[words from the November 3, 2016 Department of Justice report]
A Montgomery County, Alabama resident was sentenced to 61 months in prison for his role in a stolen identity refund fraud scheme, announced Principal Deputy Assistant Attorney General Caroline D. Ciraolo, head of the Justice Department’s Tax Division, and U.S. Attorney George L. Beck Jr. of the Middle District of Alabama.
According to information provided in court, James Vernon Battle used stolen personal identification information to prepare and file at least 335 false federal income tax returns for tax years 2013 and 2014 that fraudulently claimed more than $400,000 in tax refunds. Battle obtained stolen personal identification information from Wendy Huff, who worked at two loan companies in Montgomery, Alabama. Battle directed the Internal Revenue Service (IRS) to issue the requested refunds via prepaid debit cards and U.S. Treasury checks. The prepaid debit cards and checks were sent to various addresses controlled by Battle, as well as Huff’s personal residence.
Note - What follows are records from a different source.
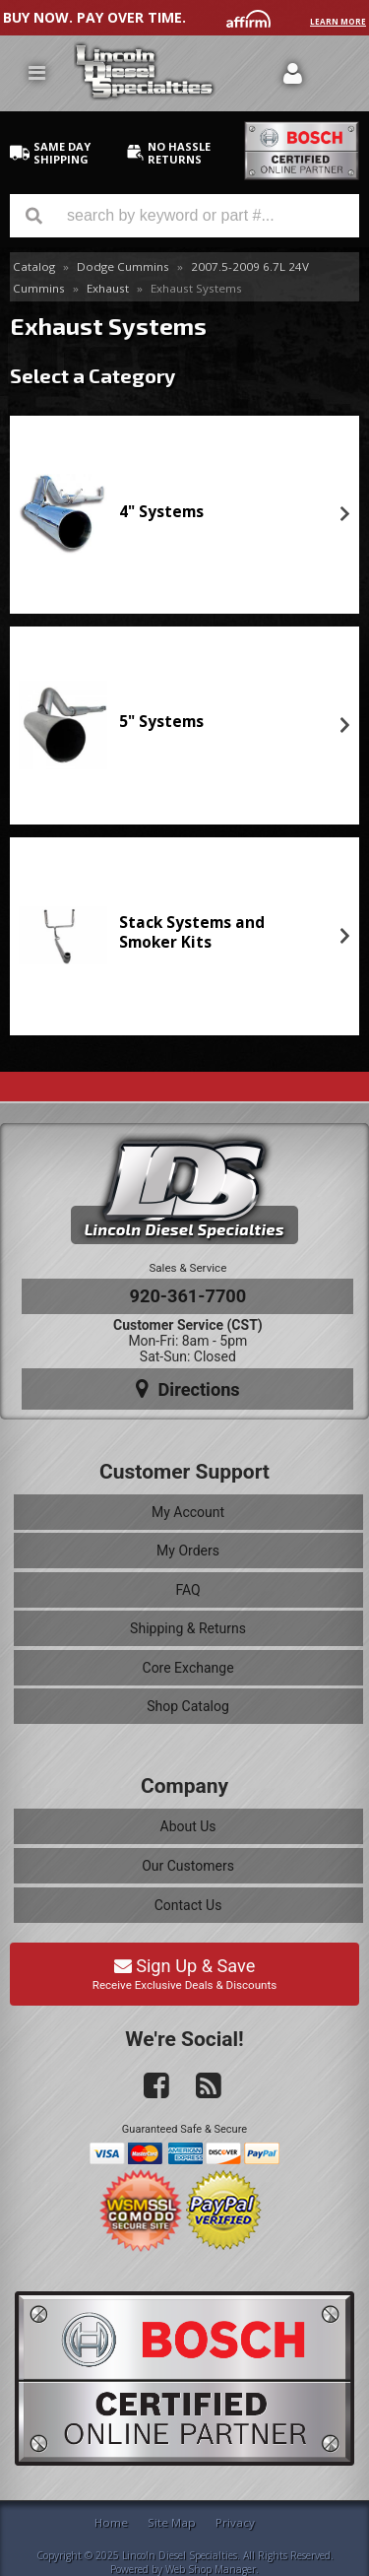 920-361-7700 (188, 1296)
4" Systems (161, 511)
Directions (188, 1389)
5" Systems (161, 721)
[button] (184, 215)
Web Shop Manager (210, 2569)
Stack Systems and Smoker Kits (192, 932) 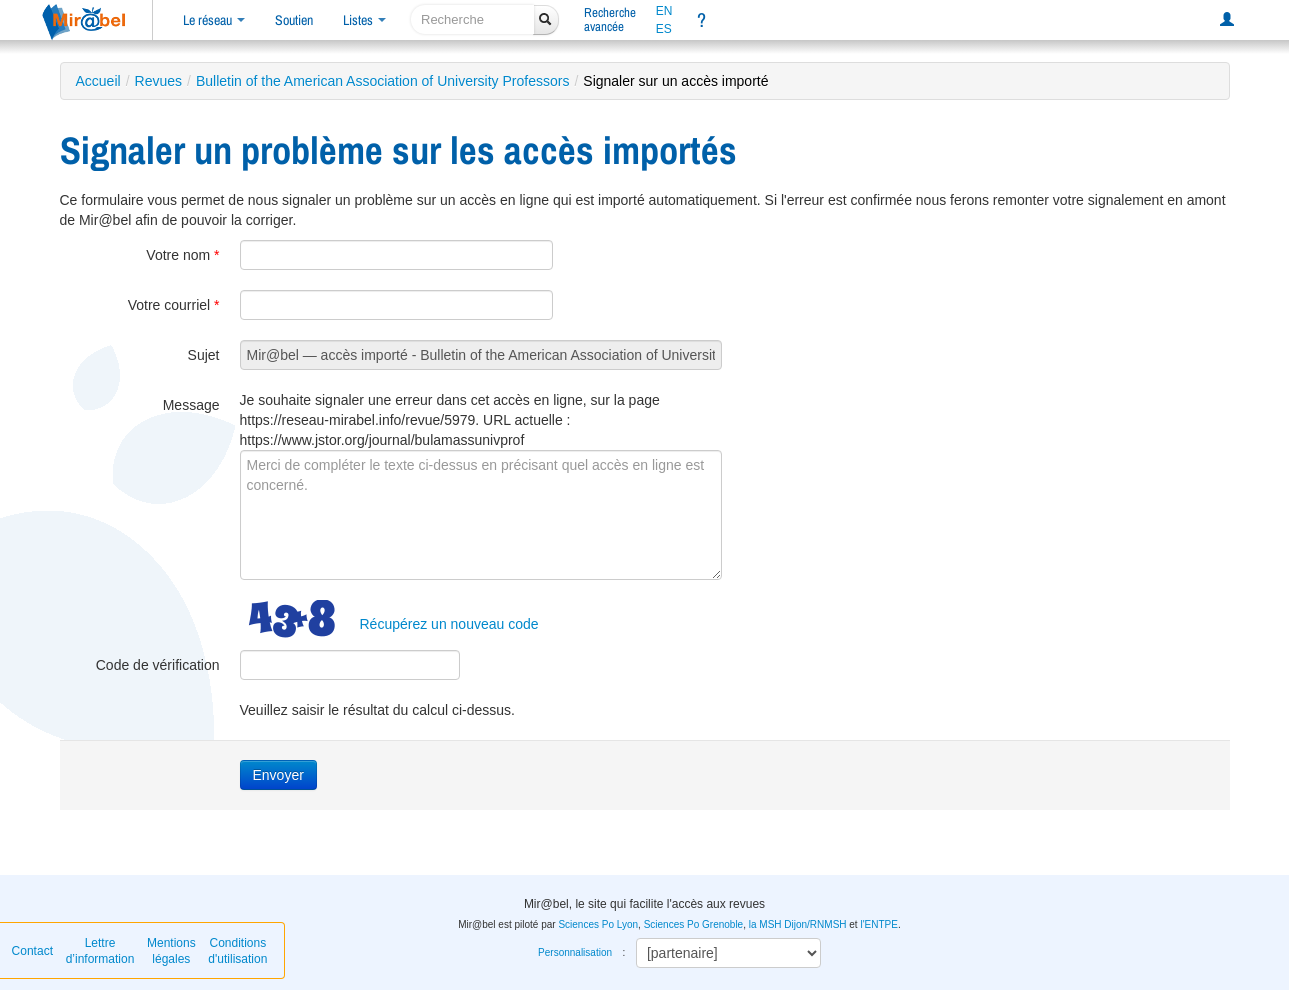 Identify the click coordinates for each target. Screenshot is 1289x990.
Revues (158, 81)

Battle brought several checks to Huff’s workplace, where she used her position to cash them. Huff returned half of the proceeds to Battle and kept the balance for herself.
Battle also attempted to obstruct justice by threatening and intimidating a witness. Evidence introduced in court showed that right after Battle was released on bond, he stalked the witness and threatened that he had “a bullet for the person that messed up his million dollar plan.” U.S. District Court Judge William Keith Watkins found that the evidence of obstruction warranted an increased prison sentence.
Battle pleaded guilty in April to wire fraud and aggravated identity theft. In addition to the prison term imposed, Battle was ordered to serve three years of supervised release and to pay $102,322 in restitution to the IRS. Huff pleaded guilty in March to conspiracy to commit wire fraud and aggravated identity theft, and was sentenced in July to 48 months in prison.